Cumhurbaşkanı, TRT yayınında parlamenter demokrasiye niye dönmememiz gerektiğini şöyle anlattı:
“Parlamenter demokrasi artık bizim için mazi oldu. Hiçbir istikrarı olmayan koalisyonlarla iç içe sürekli zararda olan dönemleri yaşadık biz. Türkiye çok partili sistemden huzur bulamıyor, netice de alamıyor. Koalisyonlar dönemine dönmeyi milletimiz asla istemiyor.”
“Çok partili sistem” diyor ama “çok partili hükümet”i kastettiği anlaşılıyor.
Yoksa ‘tek parti rejimi’ne özlem duyduğu sonucu çıkar ki, ‘CeHaPe zihniyeti’ diye kötülediği şey bu.
Demokratik gelişme sürecimiz, mutlakiyetçi padişahlık idaresinden onu anayasa ve meclisle sınırlandıran meşrutiyet rejimine, oradan da tek parti dönemi ve çok partili sisteme doğru ilerledi.
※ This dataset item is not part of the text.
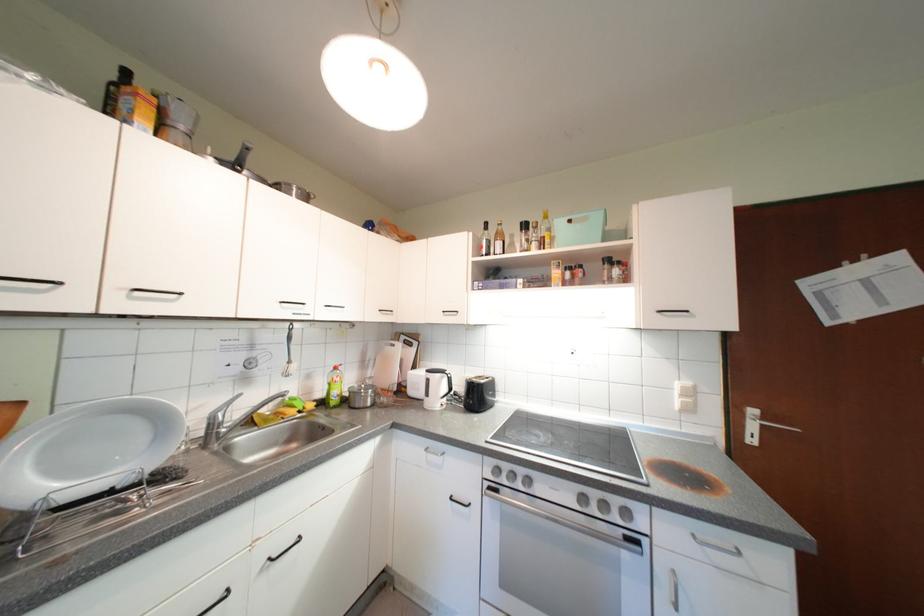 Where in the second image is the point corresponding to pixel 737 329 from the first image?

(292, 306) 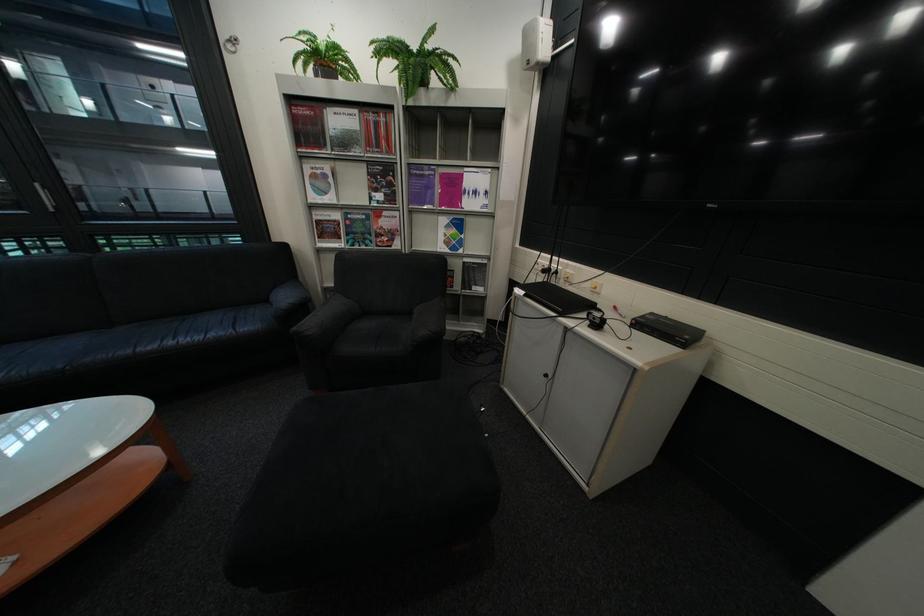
Binbir mücadeleyle...
Çok partili sisteme geçişe CHP bile direnemedi. Önünü, ‘tek adam’ İnönü açtı.
Erdoğan, milletimizin tek parti rejimine geri gitmek, demokratikleşme tarihimizi tek adamcılığa doğru terse cevirmek istediğini söylemiş olamaz.
Darbe yönetimleri bile bunu başaramadı. Sandığı ve çok partili seçimleri milletin önüne geri koymak zorunda kaldılar.
Dolayısıyla Cumhurbaşkanı’nın kastı, çok partili demokrasiden tek partili rejime geri dönmek ve bununla övünmek değildir.
Yalnız, muhalefetin parlamenter sisteme dönüş çağrısını, tek başlılık sisteminden çok başlılığa geri dönmek gibi gördüğü açık. Ve bunu niye tehlikeli bulduğunu ifade ediyor.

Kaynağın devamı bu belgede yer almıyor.